The compound was in the Lowara Mandi area of North Waziristan district, seen as a fortress of Taliban and Al-Qaeda-linked militants in Pakistan's semi-autonomous tribal badlands.
"According to the latest reports we have, a total of 14 militants were killed. They targeted a compound and vehicles parked outside the house," one senior Pakistani security official told AFP on condition of anonymity.
Pakistani officials earlier put the death toll at six, saying that US drones carried out a series of strikes on the compound, firing at least 12 missiles.
The nationalities of the dead were not immediately clear, nor was there any information on any possible high-value targets.
A local official described the training camp at Inzarkas village as a collection of temporary mud-brick homes about 50 kilometres (30 miles) west of Miranshah, the main town in North Waziristan.
The botched May 1 New York bomb plot, which US officials say Tehreek-e-Taliban Pakistan helped facilitate, has thrown the spotlight on Islamist militant networks dug into the tribal belt outside government control.

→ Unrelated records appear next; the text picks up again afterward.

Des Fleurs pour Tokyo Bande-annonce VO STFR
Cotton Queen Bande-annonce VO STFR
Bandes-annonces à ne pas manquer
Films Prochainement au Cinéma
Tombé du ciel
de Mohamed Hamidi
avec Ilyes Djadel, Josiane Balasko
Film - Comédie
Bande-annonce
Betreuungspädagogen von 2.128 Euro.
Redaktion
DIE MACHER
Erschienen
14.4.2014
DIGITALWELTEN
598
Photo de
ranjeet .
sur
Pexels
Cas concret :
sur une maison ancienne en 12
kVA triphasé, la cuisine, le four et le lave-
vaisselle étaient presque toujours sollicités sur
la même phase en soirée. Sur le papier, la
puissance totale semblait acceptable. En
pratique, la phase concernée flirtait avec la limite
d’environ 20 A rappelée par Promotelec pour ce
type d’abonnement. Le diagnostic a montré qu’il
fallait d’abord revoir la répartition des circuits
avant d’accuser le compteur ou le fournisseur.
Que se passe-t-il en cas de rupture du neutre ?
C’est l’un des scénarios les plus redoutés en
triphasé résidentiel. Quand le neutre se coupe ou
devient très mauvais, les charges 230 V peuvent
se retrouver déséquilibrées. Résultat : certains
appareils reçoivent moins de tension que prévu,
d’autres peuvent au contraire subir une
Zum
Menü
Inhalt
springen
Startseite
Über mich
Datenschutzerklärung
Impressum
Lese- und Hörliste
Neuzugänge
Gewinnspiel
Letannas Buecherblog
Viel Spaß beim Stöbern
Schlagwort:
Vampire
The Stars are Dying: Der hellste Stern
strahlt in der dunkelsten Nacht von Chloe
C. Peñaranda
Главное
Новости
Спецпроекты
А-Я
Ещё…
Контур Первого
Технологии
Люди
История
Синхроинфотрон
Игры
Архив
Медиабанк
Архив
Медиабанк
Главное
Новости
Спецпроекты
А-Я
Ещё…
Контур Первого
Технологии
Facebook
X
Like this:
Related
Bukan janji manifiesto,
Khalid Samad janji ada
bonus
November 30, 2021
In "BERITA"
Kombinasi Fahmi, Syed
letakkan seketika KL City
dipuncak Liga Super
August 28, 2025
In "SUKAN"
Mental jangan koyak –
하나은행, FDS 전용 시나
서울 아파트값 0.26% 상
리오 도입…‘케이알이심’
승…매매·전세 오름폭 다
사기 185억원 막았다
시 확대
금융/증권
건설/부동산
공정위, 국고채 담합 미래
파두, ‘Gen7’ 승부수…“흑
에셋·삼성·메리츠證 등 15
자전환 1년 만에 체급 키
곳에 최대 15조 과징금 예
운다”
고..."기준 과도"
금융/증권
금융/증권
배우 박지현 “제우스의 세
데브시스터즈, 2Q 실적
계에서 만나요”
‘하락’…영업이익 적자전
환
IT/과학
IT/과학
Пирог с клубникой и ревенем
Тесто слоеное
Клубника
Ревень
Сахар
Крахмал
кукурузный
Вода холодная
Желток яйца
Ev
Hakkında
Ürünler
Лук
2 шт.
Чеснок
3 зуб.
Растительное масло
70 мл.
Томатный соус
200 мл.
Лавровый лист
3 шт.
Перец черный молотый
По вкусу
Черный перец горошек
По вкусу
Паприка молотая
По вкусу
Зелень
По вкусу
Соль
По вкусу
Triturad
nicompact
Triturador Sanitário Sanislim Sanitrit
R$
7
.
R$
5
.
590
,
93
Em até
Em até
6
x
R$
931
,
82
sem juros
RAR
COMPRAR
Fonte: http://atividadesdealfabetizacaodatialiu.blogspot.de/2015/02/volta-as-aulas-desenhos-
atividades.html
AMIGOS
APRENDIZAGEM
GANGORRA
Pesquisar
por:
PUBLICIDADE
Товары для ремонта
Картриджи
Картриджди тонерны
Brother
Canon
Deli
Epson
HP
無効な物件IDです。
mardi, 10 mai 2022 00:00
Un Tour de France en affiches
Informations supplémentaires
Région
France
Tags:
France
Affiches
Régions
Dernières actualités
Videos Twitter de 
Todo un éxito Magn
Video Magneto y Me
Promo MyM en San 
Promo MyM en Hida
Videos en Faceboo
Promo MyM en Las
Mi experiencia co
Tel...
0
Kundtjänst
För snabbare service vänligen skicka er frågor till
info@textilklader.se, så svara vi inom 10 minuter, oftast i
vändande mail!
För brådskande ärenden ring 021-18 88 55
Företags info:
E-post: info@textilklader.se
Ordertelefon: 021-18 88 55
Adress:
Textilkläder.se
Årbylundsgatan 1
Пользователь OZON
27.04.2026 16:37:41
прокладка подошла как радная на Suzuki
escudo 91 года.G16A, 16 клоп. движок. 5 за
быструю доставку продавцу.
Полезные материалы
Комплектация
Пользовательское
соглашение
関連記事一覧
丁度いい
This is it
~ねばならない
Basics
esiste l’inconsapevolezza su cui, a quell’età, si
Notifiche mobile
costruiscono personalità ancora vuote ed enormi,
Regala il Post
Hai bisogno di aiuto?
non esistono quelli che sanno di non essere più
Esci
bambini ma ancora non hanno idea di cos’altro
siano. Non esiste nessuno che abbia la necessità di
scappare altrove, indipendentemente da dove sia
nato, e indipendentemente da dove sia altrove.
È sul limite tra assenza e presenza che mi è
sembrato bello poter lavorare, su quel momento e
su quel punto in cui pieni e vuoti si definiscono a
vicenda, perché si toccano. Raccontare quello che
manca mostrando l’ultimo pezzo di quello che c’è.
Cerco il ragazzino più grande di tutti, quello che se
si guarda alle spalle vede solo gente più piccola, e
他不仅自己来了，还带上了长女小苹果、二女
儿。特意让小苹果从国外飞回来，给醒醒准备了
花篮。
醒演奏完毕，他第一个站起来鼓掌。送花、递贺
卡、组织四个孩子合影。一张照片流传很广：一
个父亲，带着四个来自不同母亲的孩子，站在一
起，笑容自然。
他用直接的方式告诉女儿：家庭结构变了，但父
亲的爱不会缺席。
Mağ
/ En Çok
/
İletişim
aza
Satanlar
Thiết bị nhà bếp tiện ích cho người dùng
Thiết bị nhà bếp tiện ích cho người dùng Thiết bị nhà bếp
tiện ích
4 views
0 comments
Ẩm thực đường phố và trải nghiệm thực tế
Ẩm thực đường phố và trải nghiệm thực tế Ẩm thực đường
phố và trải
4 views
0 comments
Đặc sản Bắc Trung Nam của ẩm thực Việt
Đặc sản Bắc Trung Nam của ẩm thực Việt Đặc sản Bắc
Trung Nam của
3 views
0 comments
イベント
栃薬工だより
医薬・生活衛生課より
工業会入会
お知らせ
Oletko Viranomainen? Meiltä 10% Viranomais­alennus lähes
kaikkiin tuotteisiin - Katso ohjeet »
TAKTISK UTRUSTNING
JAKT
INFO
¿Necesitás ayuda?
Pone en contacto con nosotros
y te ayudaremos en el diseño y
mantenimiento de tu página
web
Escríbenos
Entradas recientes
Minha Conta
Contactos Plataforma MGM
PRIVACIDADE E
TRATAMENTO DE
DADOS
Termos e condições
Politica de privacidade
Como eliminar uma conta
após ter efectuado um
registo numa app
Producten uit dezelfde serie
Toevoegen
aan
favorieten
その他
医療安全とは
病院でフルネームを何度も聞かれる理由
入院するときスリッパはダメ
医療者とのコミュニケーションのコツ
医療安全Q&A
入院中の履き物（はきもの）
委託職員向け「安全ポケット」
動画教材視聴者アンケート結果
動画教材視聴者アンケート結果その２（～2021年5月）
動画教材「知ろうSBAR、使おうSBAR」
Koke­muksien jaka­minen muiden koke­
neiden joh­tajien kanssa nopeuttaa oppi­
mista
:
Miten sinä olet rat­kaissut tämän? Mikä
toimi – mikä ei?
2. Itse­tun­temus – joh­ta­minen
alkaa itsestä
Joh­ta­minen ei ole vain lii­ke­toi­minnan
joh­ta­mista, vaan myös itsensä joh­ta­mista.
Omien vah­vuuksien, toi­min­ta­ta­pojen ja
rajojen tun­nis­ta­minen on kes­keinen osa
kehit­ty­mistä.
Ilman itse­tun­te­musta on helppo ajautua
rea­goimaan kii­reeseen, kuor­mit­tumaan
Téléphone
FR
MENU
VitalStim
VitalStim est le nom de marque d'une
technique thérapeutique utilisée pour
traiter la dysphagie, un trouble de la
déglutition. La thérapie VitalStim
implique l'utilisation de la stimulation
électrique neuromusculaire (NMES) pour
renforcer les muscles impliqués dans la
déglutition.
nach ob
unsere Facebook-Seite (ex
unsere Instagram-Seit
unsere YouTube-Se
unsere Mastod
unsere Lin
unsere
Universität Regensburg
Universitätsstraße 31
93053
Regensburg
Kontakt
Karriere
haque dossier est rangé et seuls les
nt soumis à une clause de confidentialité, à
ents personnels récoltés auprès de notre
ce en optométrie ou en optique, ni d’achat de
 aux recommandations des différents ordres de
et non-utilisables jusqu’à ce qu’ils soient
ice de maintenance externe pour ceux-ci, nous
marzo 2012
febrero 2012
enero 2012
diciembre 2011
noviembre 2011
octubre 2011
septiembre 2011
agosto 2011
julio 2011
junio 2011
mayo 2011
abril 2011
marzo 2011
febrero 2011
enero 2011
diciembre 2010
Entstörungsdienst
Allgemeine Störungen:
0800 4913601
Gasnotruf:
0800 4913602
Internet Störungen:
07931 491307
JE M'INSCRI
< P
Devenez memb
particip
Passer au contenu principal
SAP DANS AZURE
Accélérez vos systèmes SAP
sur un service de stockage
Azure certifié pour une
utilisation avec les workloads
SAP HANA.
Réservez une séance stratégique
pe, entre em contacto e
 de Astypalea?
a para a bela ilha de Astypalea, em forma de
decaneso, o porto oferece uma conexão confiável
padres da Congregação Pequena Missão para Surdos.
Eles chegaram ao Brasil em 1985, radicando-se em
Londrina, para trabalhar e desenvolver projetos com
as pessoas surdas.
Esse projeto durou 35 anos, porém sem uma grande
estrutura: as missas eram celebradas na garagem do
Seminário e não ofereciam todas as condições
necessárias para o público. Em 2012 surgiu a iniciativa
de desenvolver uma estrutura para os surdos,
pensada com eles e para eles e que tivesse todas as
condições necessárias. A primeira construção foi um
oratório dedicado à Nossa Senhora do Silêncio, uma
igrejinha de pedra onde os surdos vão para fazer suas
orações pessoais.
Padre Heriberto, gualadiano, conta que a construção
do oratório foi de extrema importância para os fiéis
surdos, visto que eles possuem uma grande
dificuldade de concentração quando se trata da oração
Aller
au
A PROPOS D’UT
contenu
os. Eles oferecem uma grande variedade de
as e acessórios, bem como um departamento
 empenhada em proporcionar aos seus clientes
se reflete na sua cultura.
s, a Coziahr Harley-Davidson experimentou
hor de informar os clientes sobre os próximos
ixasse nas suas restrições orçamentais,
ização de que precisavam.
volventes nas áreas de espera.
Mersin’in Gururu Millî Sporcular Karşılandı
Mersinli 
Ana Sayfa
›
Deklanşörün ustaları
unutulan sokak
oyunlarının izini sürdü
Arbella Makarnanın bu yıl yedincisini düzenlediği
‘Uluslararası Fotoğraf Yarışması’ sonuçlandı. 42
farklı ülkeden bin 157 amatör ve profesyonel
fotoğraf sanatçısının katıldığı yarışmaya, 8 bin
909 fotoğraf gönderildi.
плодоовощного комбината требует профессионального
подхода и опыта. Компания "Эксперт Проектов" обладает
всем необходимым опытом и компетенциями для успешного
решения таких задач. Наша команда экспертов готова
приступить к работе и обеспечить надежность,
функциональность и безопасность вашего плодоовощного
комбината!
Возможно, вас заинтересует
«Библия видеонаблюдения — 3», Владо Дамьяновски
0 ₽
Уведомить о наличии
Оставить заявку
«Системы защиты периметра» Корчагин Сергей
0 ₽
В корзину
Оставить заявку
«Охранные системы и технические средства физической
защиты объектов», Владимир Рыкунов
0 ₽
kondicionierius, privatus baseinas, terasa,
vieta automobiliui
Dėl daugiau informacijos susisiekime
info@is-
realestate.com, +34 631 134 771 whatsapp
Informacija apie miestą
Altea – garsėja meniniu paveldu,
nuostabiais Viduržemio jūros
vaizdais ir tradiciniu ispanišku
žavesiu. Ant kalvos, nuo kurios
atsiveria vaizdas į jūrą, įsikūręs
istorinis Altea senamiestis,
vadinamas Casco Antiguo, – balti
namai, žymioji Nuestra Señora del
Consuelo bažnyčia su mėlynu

Washington has branded the rugged district a global headquarters of Al-Qaeda and the most dangerous place on earth, where officials say Islamist extremists hatch attacks on US-led troops fighting in Afghanistan and on cities abroad.
The covert US drone campaign in Pakistan's northwestern tribal belt killed Pakistani Taliban founder Baitullah Mehsud last August.
But the United States has now upped the pressure on Pakistan to crack down on Islamist havens along the Afghan border following the arrest of the New York bomb suspect, Pakistani-American Faisal Shahzad, last week.
He was detained on board a plane as it was about to take off for Dubai and has reportedly told investigators he was trained in bomb-making in Waziristan.
General Stanley McChrystal, the US commander in Afghanistan, reportedly urged Pakistan's army chief to launch an operation in North Waziristan, where the United States has increased drone strikes significantly this year.
Pakistani military officials have not ruled out an offensive in North Waziristan, but argue that gains elsewhere need to be consolidated otherwise troops would be stretched too thin.
The United States said Monday it was satisfied with Pakistan's cooperation in the investigation of the Times Square bomb plot.
State Department spokesman Philip Crowley said the Pakistani government had already acted aggressively against the Taliban and the United States would "evaluate whether additional steps" were necessary.
More than 900 people have been killed in nearly 100 drone strikes in Pakistan since August 2008. The bombing raids fuel anti-American sentiment in Muslim Pakistan and draw public condemnation from the government.